Including raw html images and videos generates an enormous search index
Recently I've been experimenting with using sphinx to automate evaluating and embedding notebooks in the documentation for the yt project. A typical example is the new yt bootcamp, which links to a list of evaluated embedded notebooks.
Embedding notebooks like this is convenient for a number of reasons. Additionally, since we evaluate cleared notebooks using runipy, doing so also makes it straightforward to test code snippets we include in the docs during the sphinx build process.
To get the embed working, I wrote two custom sphinx extensions (packaged here). Both of extensions create a raw HTML node produced by running nbconvert on an evaluated IPython notebook.

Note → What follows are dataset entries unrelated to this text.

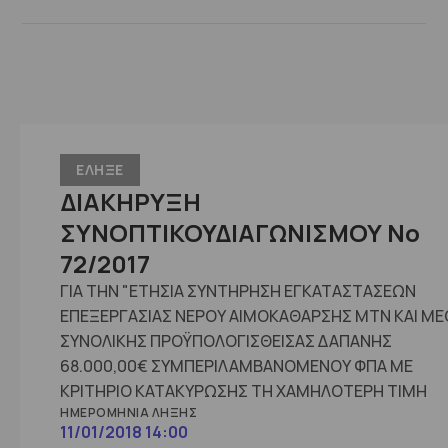
ΕΛΗΞΕ
ΔΙΑΚΗΡΥΞΗ
ΣΥΝΟΠΤΙΚΟΥΔΙΑΓΩΝΙΣΜΟΥ Νο
72/2017
ΓΙΑ ΤΗΝ "ΕΤΗΣΙΑ ΣΥΝΤΗΡΗΣΗ ΕΓΚΑΤΑΣΤΑΣΕΩΝ
ΕΠΕΞΕΡΓΑΣΙΑΣ ΝΕΡΟΥ ΑΙΜΟΚΑΘΑΡΣΗΣ ΜΤΝ ΚΑΙ ΜΕ
ΣΥΝΟΛΙΚΗΣ ΠΡΟΫΠΟΛΟΓΙΣΘΕΙΣΑΣ ΔΑΠΑΝΗΣ
68.000,00€ ΣΥΜΠΕΡΙΛΑΜΒΑΝΟΜΕΝΟΥ ΦΠΑ ΜΕ
ΚΡΙΤΗΡΙΟ ΚΑΤΑΚΥΡΩΣΗΣ ΤΗ ΧΑΜΗΛΟΤΕΡΗ ΤΙΜΗ
ΗΜΕΡΟΜΗΝΊΑ ΛΉΞΗΣ
11/01/2018 14:00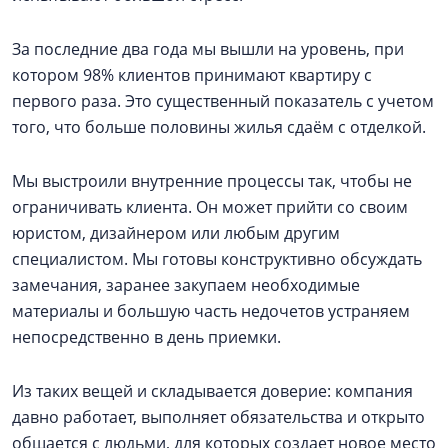
За последние два года мы вышли на уровень, при
котором 98% клиентов принимают квартиру с
первого раза. Это существенный показатель с учетом
того, что больше половины жилья сдаём с отделкой.
Мы выстроили внутренние процессы так, чтобы не
ограничивать клиента. Он может прийти со своим
юристом, дизайнером или любым другим
специалистом. Мы готовы конструктивно обсуждать
замечания, заранее закупаем необходимые
материалы и большую часть недочетов устраняем
непосредственно в день приемки.
Из таких вещей и складывается доверие: компания
давно работает, выполняет обязательства и открыто
общается с людьми, для которых создает новое место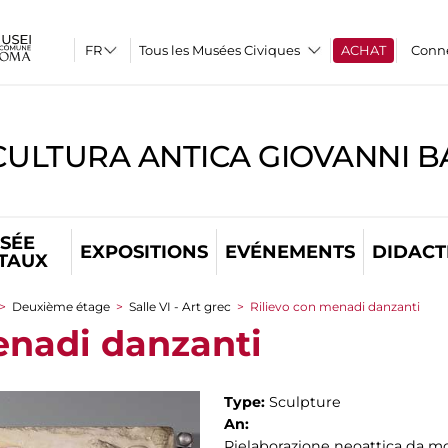
Tous les Musées Civiques
ACHAT
Conn
CULTURA ANTICA GIOVANNI 
SÉE
EXPOSITIONS
EVÉNEMENTS
DIDACT
ITAUX
>
Deuxième étage
>
Salle VI - Art grec
>
Rilievo con menadi danzanti
enadi danzanti
Type:
Sculpture
An:
Rielaborazione neoattica da mod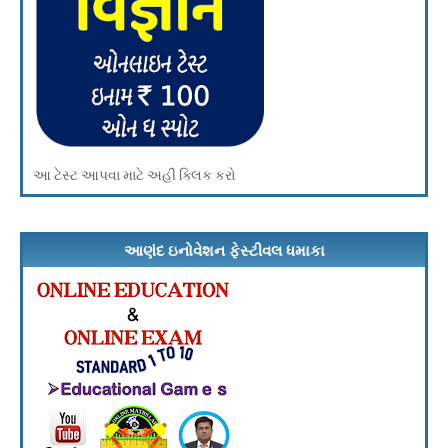
આ ટેસ્ટ આપવા માટે અહીં ક્લિક કરો
આણંદ ઇનોવેશન ફેસ્ટીવલ ધમાકા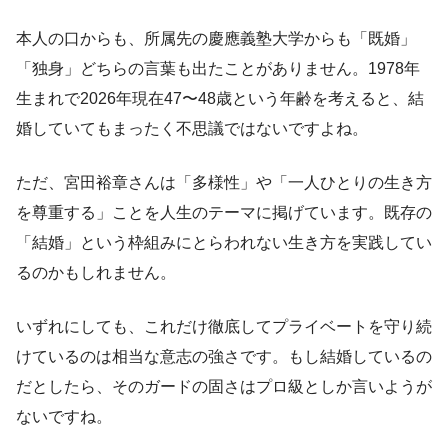
本人の口からも、所属先の慶應義塾大学からも「既婚」
「独身」どちらの言葉も出たことがありません。1978年
生まれで2026年現在47〜48歳という年齢を考えると、結
婚していてもまったく不思議ではないですよね。
ただ、宮田裕章さんは「多様性」や「一人ひとりの生き方
を尊重する」ことを人生のテーマに掲げています。既存の
「結婚」という枠組みにとらわれない生き方を実践してい
るのかもしれません。
いずれにしても、これだけ徹底してプライベートを守り続
けているのは相当な意志の強さです。もし結婚しているの
だとしたら、そのガードの固さはプロ級としか言いようが
ないですね。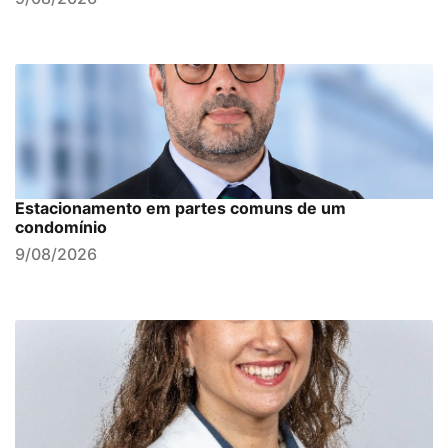
Estacionamento em partes comuns de um
condomínio
9/08/2026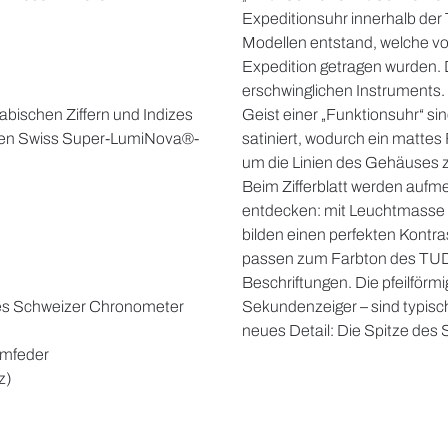
Expeditionsuhr innerhalb der 
Modellen entstand, welche vo
Expedition getragen wurden. D
erschwinglichen Instruments.
abischen Ziffern und Indizes
Geist einer „Funktionsuhr“ 
tigen Swiss Super-LumiNova®-
satiniert, wodurch ein mattes 
um die Linien des Gehäuses z
Beim Zifferblatt werden aufme
entdecken: mit Leuchtmasse 
bilden einen perfekten Kontr
passen zum Farbton des TUDO
Beschriftungen. Die pfeilförm
ertes Schweizer Chronometer
Sekundenzeiger – sind typisch
neues Detail: Die Spitze des
umfeder
z)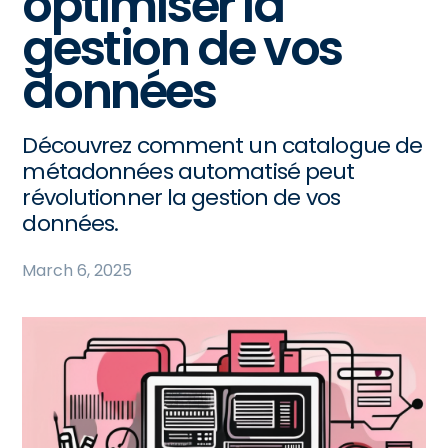
optimiser la
gestion de vos
données
Découvrez comment un catalogue de
métadonnées automatisé peut
révolutionner la gestion de vos
données.
March 6, 2025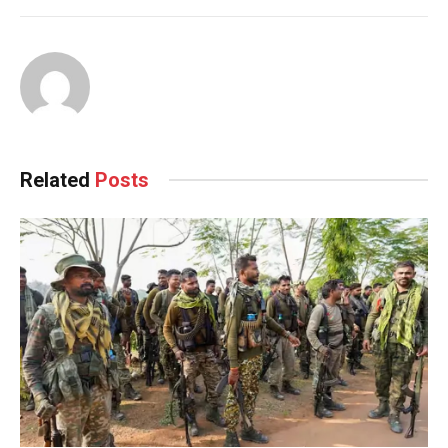
Related
Posts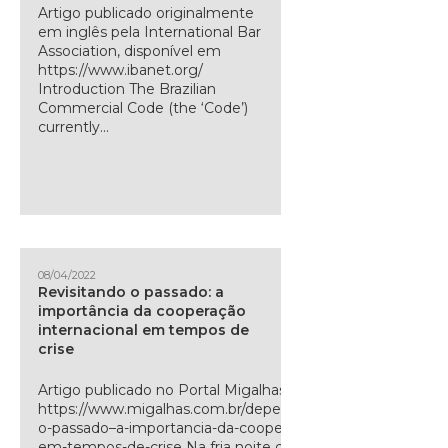
Artigo publicado originalmente
em inglês pela International Bar
Association, disponível em
https://www.ibanet.org/
Introduction The Brazilian
Commercial Code (the ‘Code’)
currently...
08/04/2022
Revisitando o passado: a
importância da cooperação
internacional em tempos de
crise
Artigo publicado no Portal Migalhas. Disponível em:
https://www.migalhas.com.br/depeso/325198/revisitando-
o-passado–a-importancia-da-cooperacao-transnacional-
em-tempos-de-crise Na fria noite de 14 de abril 1912,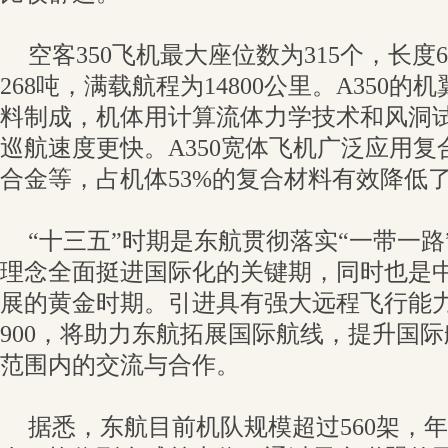
空客350飞机最大座位数为315个，长度
268吨，满载航程为14800公里。A350
料制成，机体用计算流体力学技术和风洞
巡航速度更快。A350宽体飞机广泛应用
合金等，占机体53%的复合材料有效降低
“十三五”时期是东航贯彻落实“一带一
理念全面挺进国际化的关键期，同时也是中
展的黄金时期。引进具有强大远程飞行能力的B7
900，将助力东航拓展国际航线，提升国
范围内的交流与合作。
据悉，东航目前机队规模超过560架，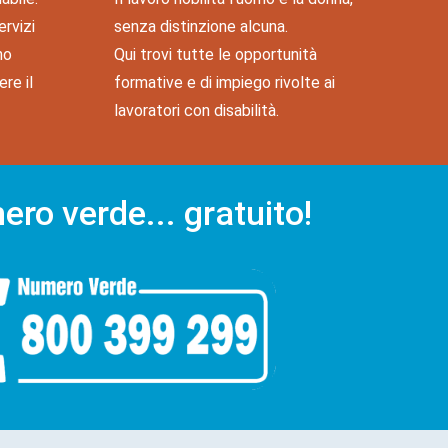
ervizi
senza distinzione alcuna.
no
Qui trovi tutte le opportunità
re il
formative e di impiego rivolte ai
lavoratori con disabilità.
Numero verde...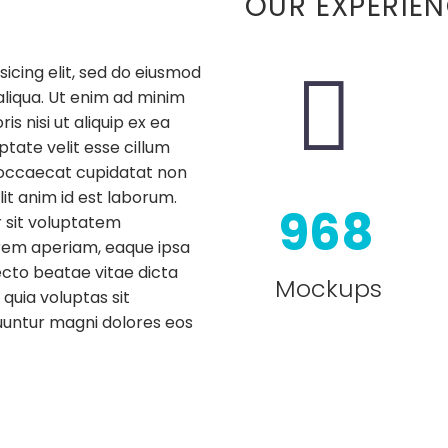
OUR EXPERIE
icing elit, sed do eiusmod


aliqua. Ut enim ad minim
s nisi ut aliquip ex ea
tate velit esse cillum
t occaecat cupidatat non
lit anim id est laborum.
9
6
8
r sit voluptatem
rem aperiam, eaque ipsa
tecto beatae vitae dicta
Mockups
uia voluptas sit
quuntur magni dolores eos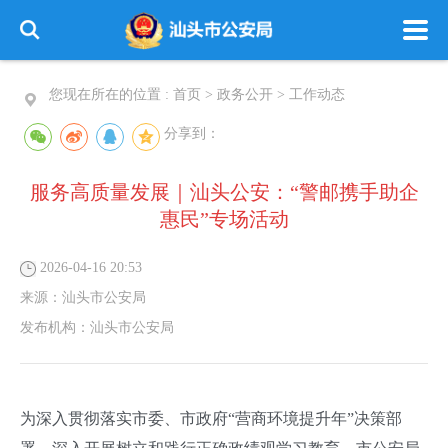
您现在所在的位置 :
首页
>
政务公开
>
工作动态
分享到：
服务高质量发展｜汕头公安：“警邮携手助企
惠民”专场活动
2026-04-16 20:53
来源：
汕头市公安局
发布机构：
汕头市公安局
为深入贯彻落实市委、市政府“营商环境提升年”决策部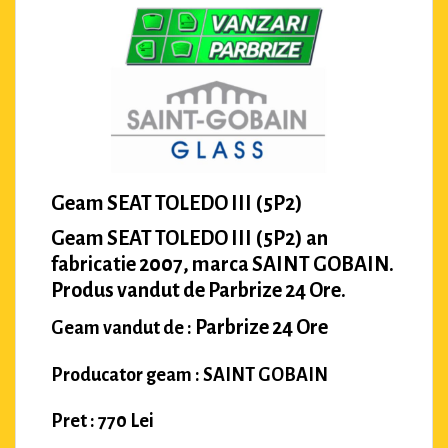
Geam SEAT TOLEDO III (5P2)
Geam SEAT TOLEDO III (5P2) an
fabricatie 2007, marca SAINT GOBAIN.
Produs vandut de Parbrize 24 Ore.
Parbrize 24 Ore
Geam vandut de :
Producator geam : SAINT GOBAIN
Pret : 770 Lei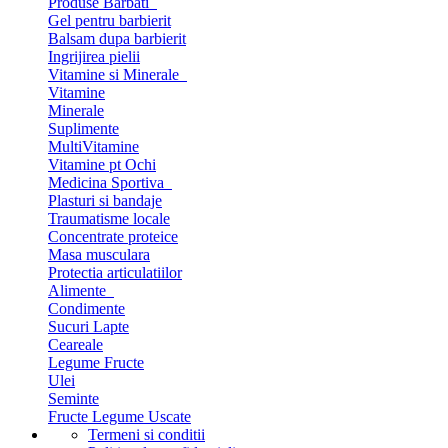
Produse Barbati
Gel pentru barbierit
Balsam dupa barbierit
Ingrijirea pielii
Vitamine si Minerale
Vitamine
Minerale
Suplimente
MultiVitamine
Vitamine pt Ochi
Medicina Sportiva
Plasturi si bandaje
Traumatisme locale
Concentrate proteice
Masa musculara
Protectia articulatiilor
Alimente
Condimente
Sucuri Lapte
Ceareale
Legume Fructe
Ulei
Seminte
Fructe Legume Uscate
Termeni si conditii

The HTML we get back from nbconvert quite often has images and video encoded using base64 strings. Unfortunately, when these pages get parsed by the search index generator, these raw strings are separated as gibberish words, creating an enormous search index file that encodes the raw image and video data. In our case,
searchindex.js was 65 MB, enough to noticeably delay the appearance of search results, even over fast internet connections.
My solution to this issue is in this monkeypatch, which I've submitted as a pull request to the yt documentation repository. I'm not sure if it makes sense to include these changes in sphinx proper, so I'm bringing this issue up here in the hopes of getting some input from sphinx experts.